News Release -- City Adopts Children’s Outdoor Bill of Rights to Guarantee Every Child Equal Access to Nature

City of Rochester

News Release

Commitment to Outdoor Play and Learning Backed by Investment in Urban Nature Center

(Tuesday, April 27, 2021) – Mayor Lovely A. Warren today announced that the City has adopted a Children’s Bill of Rights to guarantee every child’s right to play outside and enjoy nature regardless of race or social class.

“The Children’s Bill of Rights is our pledge to provide every child in our city equal access to nature and the outdoors,” said Mayor Warren. “We are going to close the Nature Gap of racial and economic disparity that causes some children to stay inside. Enriching the lives of young people with the ability play and learn in nature is critical to the success of our Equity and Recovery Agenda and our goals to create more jobs, safer and more vibrant neighborhoods and better educational opportunities.”

“I am absolutely thrilled that the City Council and City Administration have chosen to unanimously adopt the Rochester Children’s Outdoor Bill of Rights,” said Council President Loretta C. Scott. “This

Bill of Rights will help to ensure that all children will be exposed to the beauty of nature and the great outdoors, which in turn will enable them to build lifelong healthy habits and a genuine respect for the wonderful amenities the earth freely gives us.”

The Children’s Outdoor Bill of Rights (COBOR) is a joint resolution of Mayor Warren and City Council adopted April 13 that declares every child has the right to enjoy such outdoor activities as observing a star-filled sky, learning to ride a bike, camping, hiking or playing in the snow.

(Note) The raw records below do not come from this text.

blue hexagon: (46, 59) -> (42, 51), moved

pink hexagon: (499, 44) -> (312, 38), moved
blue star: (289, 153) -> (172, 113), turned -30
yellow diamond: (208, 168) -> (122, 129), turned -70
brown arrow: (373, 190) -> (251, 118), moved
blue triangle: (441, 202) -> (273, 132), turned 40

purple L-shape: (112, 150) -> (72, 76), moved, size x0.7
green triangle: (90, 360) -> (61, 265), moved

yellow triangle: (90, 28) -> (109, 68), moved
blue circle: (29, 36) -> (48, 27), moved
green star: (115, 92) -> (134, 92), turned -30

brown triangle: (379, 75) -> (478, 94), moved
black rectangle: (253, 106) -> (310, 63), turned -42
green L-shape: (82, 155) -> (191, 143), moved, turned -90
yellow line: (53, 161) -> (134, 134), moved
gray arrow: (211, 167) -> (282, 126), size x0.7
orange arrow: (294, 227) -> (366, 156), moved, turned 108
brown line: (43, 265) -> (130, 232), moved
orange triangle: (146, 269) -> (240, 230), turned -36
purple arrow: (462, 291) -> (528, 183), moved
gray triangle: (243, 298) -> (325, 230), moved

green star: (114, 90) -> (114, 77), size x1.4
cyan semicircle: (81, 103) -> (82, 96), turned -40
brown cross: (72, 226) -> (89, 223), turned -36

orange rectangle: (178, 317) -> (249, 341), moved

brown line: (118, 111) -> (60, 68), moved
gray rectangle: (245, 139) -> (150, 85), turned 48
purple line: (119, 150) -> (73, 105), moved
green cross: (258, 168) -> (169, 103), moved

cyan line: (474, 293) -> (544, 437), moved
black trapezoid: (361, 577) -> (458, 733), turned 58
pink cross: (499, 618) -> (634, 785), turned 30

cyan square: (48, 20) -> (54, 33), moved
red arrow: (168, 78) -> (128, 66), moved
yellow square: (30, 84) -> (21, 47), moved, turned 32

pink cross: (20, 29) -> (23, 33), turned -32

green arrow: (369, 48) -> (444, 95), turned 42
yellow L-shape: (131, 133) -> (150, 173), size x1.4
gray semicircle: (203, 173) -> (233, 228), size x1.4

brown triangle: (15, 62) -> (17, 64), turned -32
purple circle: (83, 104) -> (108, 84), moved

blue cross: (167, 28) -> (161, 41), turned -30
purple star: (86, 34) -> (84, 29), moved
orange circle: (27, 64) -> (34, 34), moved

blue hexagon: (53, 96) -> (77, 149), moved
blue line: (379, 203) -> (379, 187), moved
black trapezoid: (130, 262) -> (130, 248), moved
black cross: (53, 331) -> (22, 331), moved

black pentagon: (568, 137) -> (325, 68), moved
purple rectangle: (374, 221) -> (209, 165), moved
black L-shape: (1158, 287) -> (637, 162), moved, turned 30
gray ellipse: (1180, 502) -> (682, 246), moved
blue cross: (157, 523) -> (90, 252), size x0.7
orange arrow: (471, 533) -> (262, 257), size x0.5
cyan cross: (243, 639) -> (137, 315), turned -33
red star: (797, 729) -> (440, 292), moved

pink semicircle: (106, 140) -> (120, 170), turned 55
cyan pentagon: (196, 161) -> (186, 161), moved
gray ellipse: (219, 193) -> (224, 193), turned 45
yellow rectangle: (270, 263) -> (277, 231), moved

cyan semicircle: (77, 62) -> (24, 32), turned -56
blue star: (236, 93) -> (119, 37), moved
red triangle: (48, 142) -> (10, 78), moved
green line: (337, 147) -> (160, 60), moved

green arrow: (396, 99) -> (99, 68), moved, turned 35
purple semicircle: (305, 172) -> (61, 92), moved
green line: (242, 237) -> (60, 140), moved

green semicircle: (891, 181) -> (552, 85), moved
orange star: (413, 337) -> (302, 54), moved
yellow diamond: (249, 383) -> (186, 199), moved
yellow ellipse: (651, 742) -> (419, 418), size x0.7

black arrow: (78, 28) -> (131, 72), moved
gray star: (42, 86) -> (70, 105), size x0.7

These to support these goals, the Mayor also unveiled plans to build an Urban Nature Center in Lower Maplewood Park that will host a wide range of opportunities for children to learn and play in nature. These include teaching gardens, outdoor classrooms, a natural playground and exhibits on the Genesee River and the plants and animals that live in Rochester.

The COBOR and the Nature Center initiatives are the results of the City’s inclusion as one of 18 cities nationwide to participate in the Cities Connecting Children to Nature Initiative in partnership with the National League of Cities and the Children and Nature Network.

The proposals were created with the help of young people who serve on the Mayor’s youth advisory committee, called Youth Voice, One Vision; and those who participate in the Urban Ecologist Program of the Seneca Park Zoo Foundation.

According to the Center for American Progress, 74 percent of people of color are likely to live in a “nature-deprived” neighborhood…compared to just 23 percent of white people.

This economic and racial disparity can be attributed to such things as historic racism in the nation’s investments in parks and access to wilderness; the “environmental injustice” of building highways and toxic-waste producing factories in redlined minority neighborhoods; and the disproportionate crime rates in minority neighborhoods that make it dangerous for some children to play outside.